Magic afoot.
We were told to take a walk through the city, and to hunt for these two things:
a mole
&
a rose
I wrote the words on my feet. “Mole” was repeated on the right. “Rose” was repeated on the left. A spell, an attractor. An irrational idea, that I knew somehow would work. The feet shall know with a certainty all occult secrets which the mind shall merely intuit. So I listened to the guidance of the toe, and was not deceived.

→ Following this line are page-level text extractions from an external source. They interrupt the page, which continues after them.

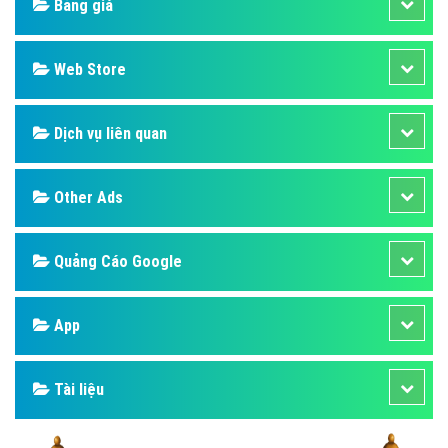
Bảng giá
Web Store
Dịch vụ liên quan
Other Ads
Quảng Cáo Google
App
Tài liệu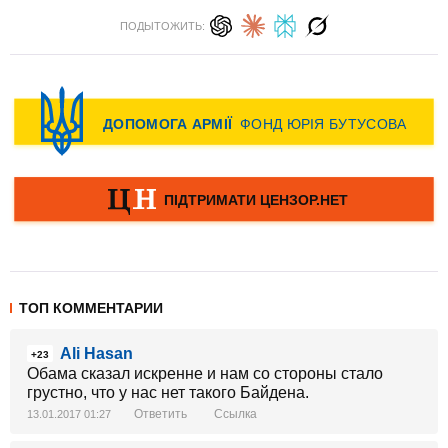
ПОДЫТОЖИТЬ:
ТОП КОММЕНТАРИИ
Ali Hasan
+23
Обама сказал искренне и нам со стороны стало
грустно, что у нас нет такого Байдена.
Ответить
Ссылка
13.01.2017 01:27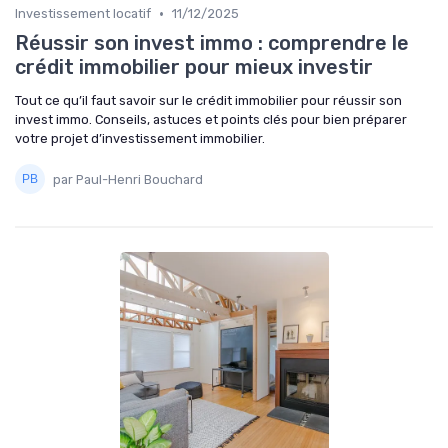
•
Investissement locatif
11/12/2025
Réussir son invest immo : comprendre le
crédit immobilier pour mieux investir
Tout ce qu’il faut savoir sur le crédit immobilier pour réussir son
invest immo. Conseils, astuces et points clés pour bien préparer
votre projet d’investissement immobilier.
par Paul-Henri Bouchard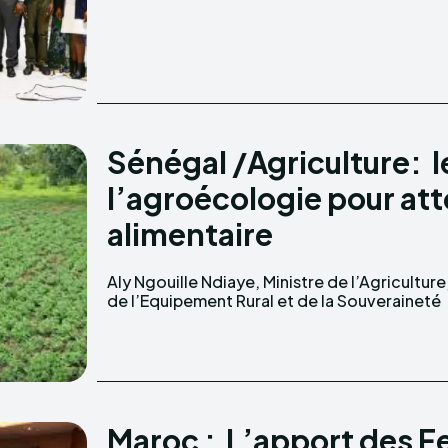
Sénégal /Agriculture: l
l’agroécologie pour att
alimentaire
Aly Ngouille Ndiaye, Ministre de l’Agriculture
Alimentaire (MAERSA) a présidé, ce mardi 1
de l’Equipement Rural et de la Souveraineté
Maroc : L’apport des 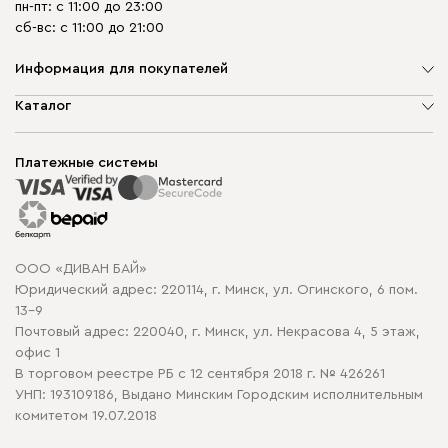
пн-пт: с 11:00 до 23:00
сб-вс: с 11:00 до 21:00
Информация для покупателей
О компании
Каталог
Шоурумы
Мягкая мебель
Доставка и сборка
Корпусная мебель
Платежные системы
Способы оплаты
Распродажа мебели
Рассрочка и кредит
Гарантия
Карта сайта
Договор оферты
ООО «ДИВАН БАЙ»
Политика конфиденциальности
Юридический адрес: 220114, г. Минск, ул. Огинского, 6 пом.
Политика в отношении обработки cookie
13-9
Почтовый адрес: 220040, г. Минск, ул. Некрасова 4, 5 этаж,
офис 1
В торговом реестре РБ с 12 сентября 2018 г. № 426261
УНП: 193109186, Выдано Минским Городским исполнительным
комитетом 19.07.2018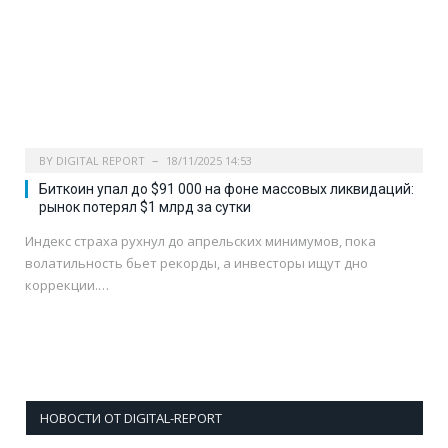
BY
DIGITAL REPORT
18/11/2025 14:53
Биткоин упал до $91 000 на фоне массовых ликвидаций:
рынок потерял $1 млрд за сутки
Индекс страха рухнул до апрельских минимумов, пока
волатильность бьет рекорды, а инвесторы ищут дно
коррекции.…
НОВОСТИ ОТ DIGITAL-REPORT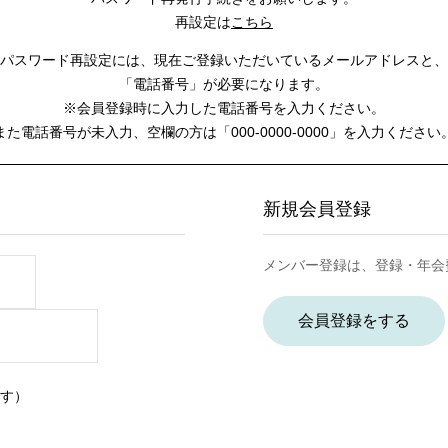
再設定は
こちら
パスワード再設定には、
現在ご登録いただいているメールアドレスと、
「電話番号」が必要になります。
※会員登録時に入力した電話番号を入力ください。
また電話番号が未入力、空欄の方は
「000-0000-0000」を入力ください
新規会員登録
メンバー登録は、登録・年会
会員登録をする
す）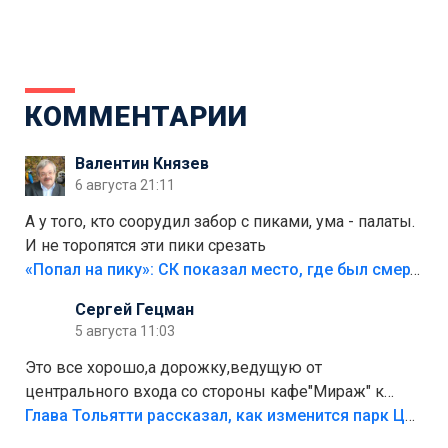
КОММЕНТАРИИ
Валентин Князев
6 августа 21:11
А у того, кто соорудил забор с пиками, ума - палаты.
И не торопятся эти пики срезать
«Попал на пику»: СК показал место, где был смертельно травмирован ребенок в Тольятти
Сергей Гецман
5 августа 11:03
Это все хорошо,а дорожку,ведущую от
центрального входа со стороны кафе"Мираж" к
аттракционам слабо доделать?А то бордюры
Глава Тольятти рассказал, как изменится парк Центрального района
положили,а плитки не хватило,т.к.осенью и зимой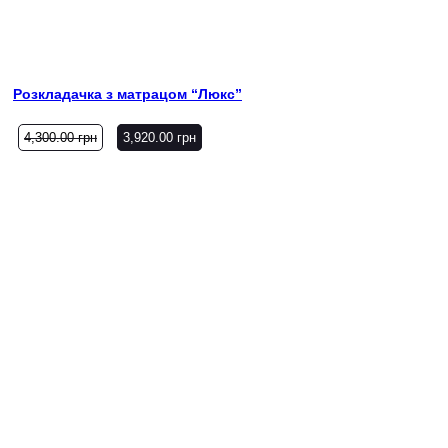
Розкладачка з матрацом “Люкс”
4,300.00
грн
3,920.00
грн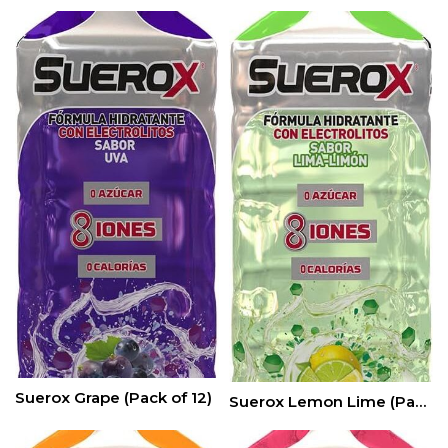
Suerox Grape (Pack of 12)
Suerox Lemon Lime (Pack of 12)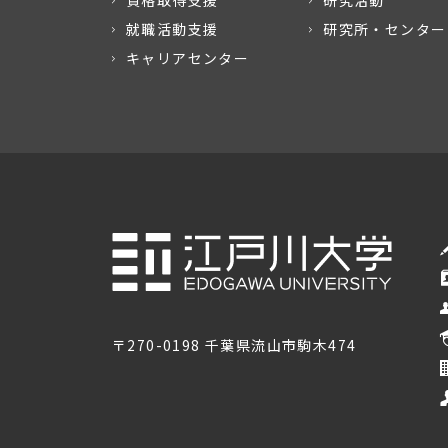
資格取得支援
研究活動
就職活動支援
研究所・センター
キャリアセンター
〒270-0198 千葉県流山市駒木474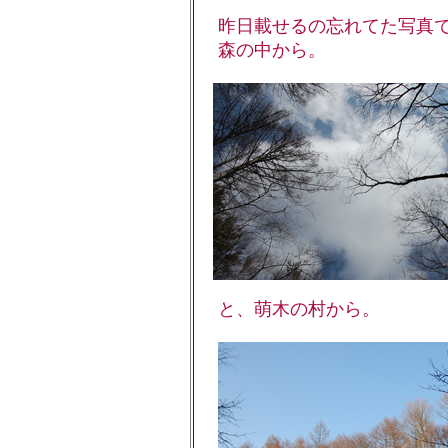
昨日載せるの忘れてた写真
森の中から。
と、萌木の村から。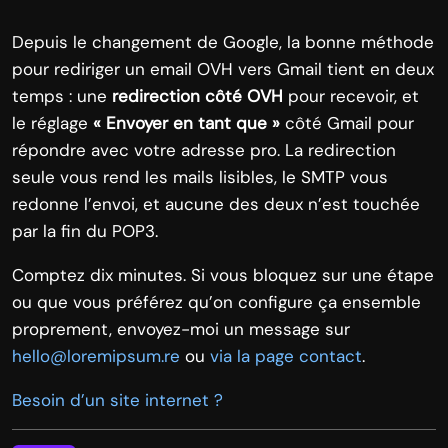
Depuis le changement de Google, la bonne méthode
pour rediriger un email OVH vers Gmail tient en deux
temps : une
redirection côté OVH
pour recevoir, et
le réglage
« Envoyer en tant que »
côté Gmail pour
répondre avec votre adresse pro. La redirection
seule vous rend les mails lisibles, le SMTP vous
redonne l’envoi, et aucune des deux n’est touchée
par la fin du POP3.
Comptez dix minutes. Si vous bloquez sur une étape
ou que vous préférez qu’on configure ça ensemble
proprement, envoyez-moi un message sur
hello@loremipsum.re
ou
via la page contact
.
Besoin d’un site internet ?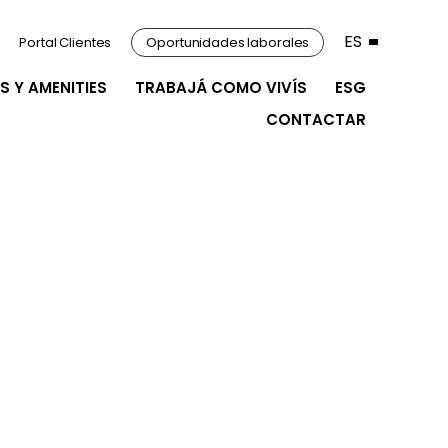
ES
Portal Clientes
Oportunidades laborales
S Y AMENITIES
TRABAJÁ COMO VIVÍS
ESG
CONTACTAR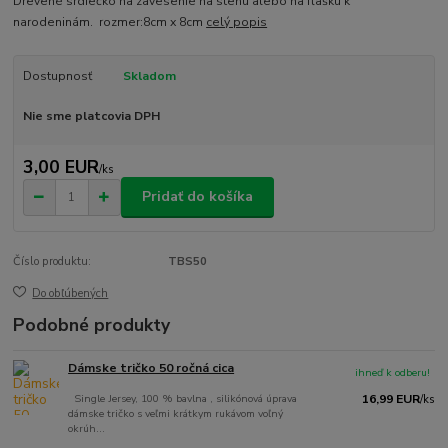
Drevené srdiečko na zavesenie na stenu alebo na fľašku k
narodeninám. rozmer:8cm x 8cm
celý popis
Dostupnosť
Skladom
Nie sme platcovia DPH
3,00 EUR
/
ks
Pridať do košíka
Číslo produktu:
TBS50
Do obľúbených
Podobné produkty
Dámske tričko 50 ročná cica
ihneď k odberu!
Single Jersey, 100 % bavlna , silikónová úprava
16,99 EUR
/
ks
dámske tričko s veľmi krátkym rukávom voľný
okrúh...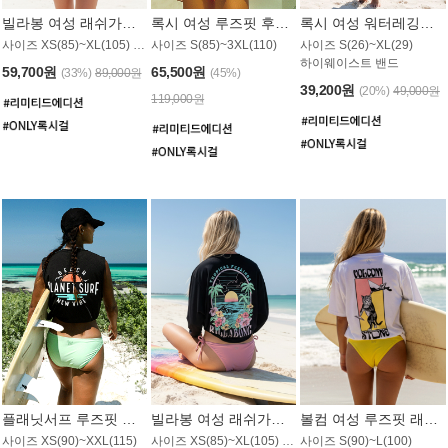
빌라봉 여성 래쉬가드 WT992WBB
록시 여성 루즈핏 후드 래쉬가드 WT556BRX
록시 여성 워터레깅스 WB1016BRX
사이즈 XS(85)~XL(105) / 레귤러핏
사이즈 S(85)~3XL(110)
사이즈 S(26)~XL(29)
하이웨이스트 밴드
59,700원
65,500원
(33%)
89,000원
(45%)
39,200원
(20%)
49,000원
119,000원
플래닛서프 루즈핏 래쉬가드 UWT044BPS
빌라봉 여성 래쉬가드 WT988BBB
볼컴 여성 루즈핏 래쉬가드 MT1005VC
사이즈 XS(90)~XXL(115)
사이즈 XS(85)~XL(105) / 오버핏
사이즈 S(90)~L(100)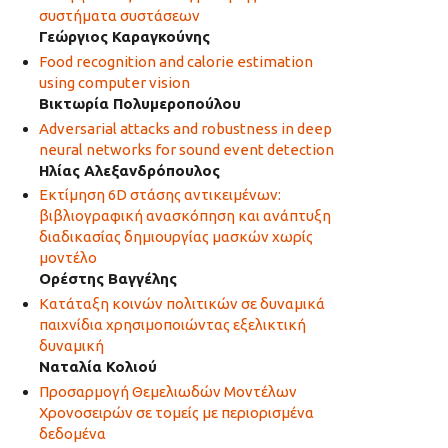
συστήματα συστάσεων
Γεώργιος Καραγκούνης
Food recognition and calorie estimation
using computer vision
Βικτωρία Πολυμεροπούλου
Adversarial attacks and robustness in deep
neural networks for sound event detection
Ηλίας Αλεξανδρόπουλος
Εκτίμηση 6D στάσης αντικειμένων:
βιβλιογραφική ανασκόπηση και ανάπτυξη
διαδικασίας δημιουργίας μασκών χωρίς
μοντέλο
Ορέστης Βαγγέλης
Κατάταξη κοινών πολιτικών σε δυναμικά
παιχνίδια χρησιμοποιώντας εξελικτική
δυναμική
Ναταλία Κολιού
Προσαρμογή Θεμελιωδών Μοντέλων
Χρονοσειρών σε τομείς με περιορισμένα
δεδομένα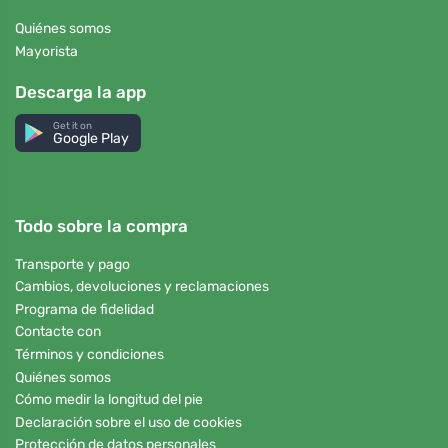
Quiénes somos
Mayorista
Descarga la app
Get it on
Google Play
Todo sobre la compra
Transporte y pago
Cambios, devoluciones y reclamaciones
Programa de fidelidad
Contacte con
Términos y condiciones
Quiénes somos
Cómo medir la longitud del pie
Declaración sobre el uso de cookies
Protección de datos personales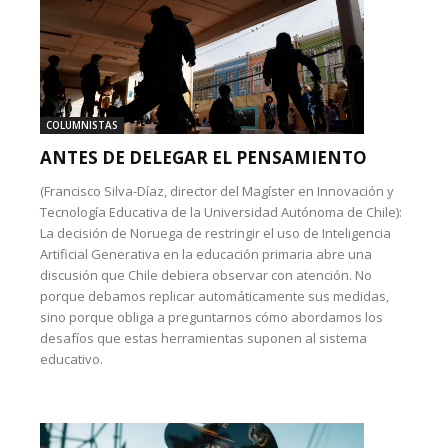
COLUMNISTAS
ANTES DE DELEGAR EL PENSAMIENTO
(Francisco Silva-Díaz, director del Magíster en Innovación y
Tecnología Educativa de la Universidad Autónoma de Chile):
La decisión de Noruega de restringir el uso de Inteligencia
Artificial Generativa en la educación primaria abre una
discusión que Chile debiera observar con atención. No
porque debamos replicar automáticamente sus medidas,
sino porque obliga a preguntarnos cómo abordamos los
desafíos que estas herramientas suponen al sistema
educativo.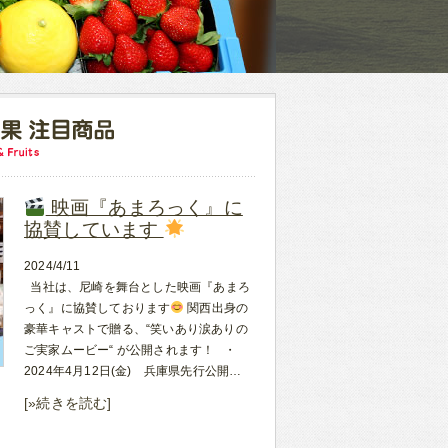
映画『あまろっく』に
協賛しています
2024/4/11
当社は、尼崎を舞台とした映画『あまろ
っく』に協賛しております
関西出身の
豪華キャストで贈る、“笑いあり涙ありの
ご実家ムービー“ が公開されます！ ・
2024年4月12日(金) 兵庫県先行公開…
[»続きを読む]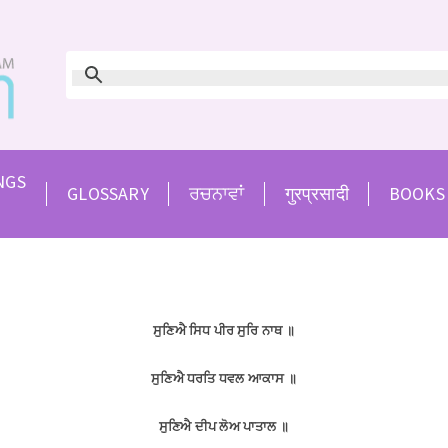
NGS
GLOSSARY
ਰਚਨਾਵਾਂ
गुरप्रसादी
BOOKS
ਸੁਣਿਐ ਸਿਧ ਪੀਰ ਸੁਰਿ ਨਾਥ
॥
ਸੁਣਿਐ ਧਰਤਿ ਧਵਲ ਆਕਾਸ
॥
ਸੁਣਿਐ ਦੀਪ ਲੋਅ ਪਾਤਾਲ
॥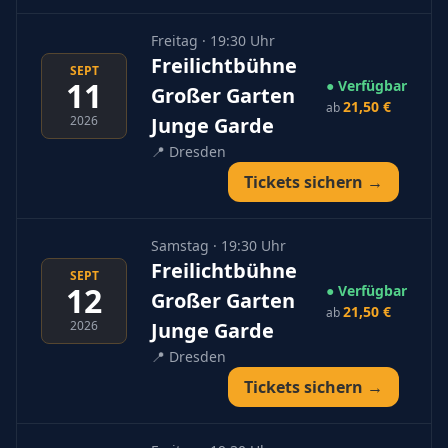
Freitag · 19:30 Uhr
Freilichtbühne
SEPT
11
● Verfügbar
Großer Garten
21,50 €
ab
2026
Junge Garde
📍
Dresden
Tickets sichern →
Samstag · 19:30 Uhr
Freilichtbühne
SEPT
12
● Verfügbar
Großer Garten
21,50 €
ab
2026
Junge Garde
📍
Dresden
Tickets sichern →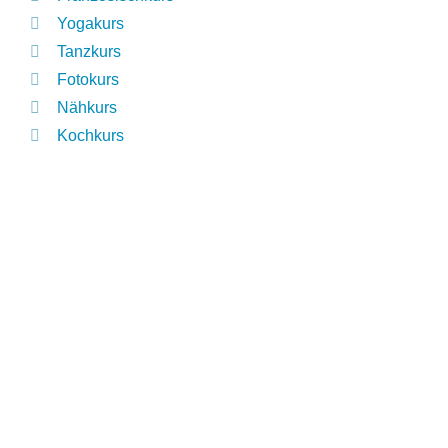
Yogakurs
Tanzkurs
Fotokurs
Nähkurs
Kochkurs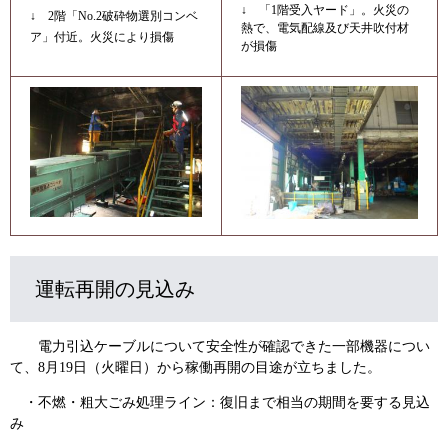
↓ 「1階受入ヤード」。火災の
↓ 2階「No.2破砕物選別コンベ
熱で、電気配線及び天井吹付材
ア」付近。火災により損傷
が損傷
運転再開の見込み
電力引込ケーブルについて安全性が確認できた一部機器につい
て、8月19日（火曜日）から稼働再開の目途が立ちました。
・不燃・粗大ごみ処理ライン：復旧まで相当の期間を要する見込
み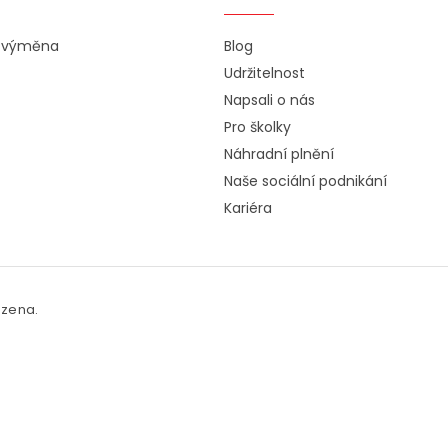
a výměna
Blog
Udržitelnost
Napsali o nás
Pro školky
Náhradní plnění
Naše sociální podnikání
Kariéra
azena.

We discovered the mole’s burrow on North Avenue. It was cold, crystalline. Dripping water had created intense stalactites, some perhaps seven or eight feet tall. We walked deeper in, and deeper. Concrete archways grew at the center of the tunnel, wise and menacing. My friend was overtaken with a sense of the grave, with the idea of a graveyard underground. The empty spaces created by the arches were like gravestones, they said, and these invisible gravestones had a corresponding material gravestone elsewhere, too. Perhaps in Decatur Cemetery, where the werewolves rein. We thought of our own deaths too, here in the underground. Looking above at the stalactites, one thought of little else. What kind of unwholesome, sick beauty might our bodies display, impaled through by these translucent spears of ice? Cars rushed by, wrapping us in a soft cocoon of sound. Ahead, a strange and slow figure creeped. Hunched over, with head and body covered in thick brown winter clothes. A fairly short human, even by our standards. We watched as they made their way to the burrow’s open mouth. We tried to hang back and avoid them, but eventually we had to pass. The brown figure cried gibberish at our backs, half in song. Gibberish, or lost mole language? Meaning felt nearby, at the tip of our conscious minds. But not quite there, not quite. We never looked back. And as we left behind this burrow, we became convinced that the strange figure was the mole. A mole spirit, in human clothes.
A few hours passed.
To be honest? At this point in our walk, we’d forgotten the search for the rose. Too many aches and pains, too much hunger. We came across a small park, and, quite relieved, searched for the nearest bench. The first was broken, so we walked on to the second. And there she waited–the tiny rose. We couldn’t believe our eyes. Not a solitary rose, either. No, she waited for us on the top of a strange little offering, an assemblage. Beautiful in its irrationality. Something had sat here and slowly built this pyre. Had collected bits of twigs, bits of grass, bits of tree. And combined them in this very special way. For who? For us? For what reason? We tried to imagine the kind of entity which would do such a thing. A spirit perhaps, or a bower bird, or a child. We tried to imagine the state of mind that would cause this mound to come into being, and to make this state our own. For a long time we sat mutely in the stillness. Listening to the distant birdsong, letting the wind nuzzle kindly at our eardrums…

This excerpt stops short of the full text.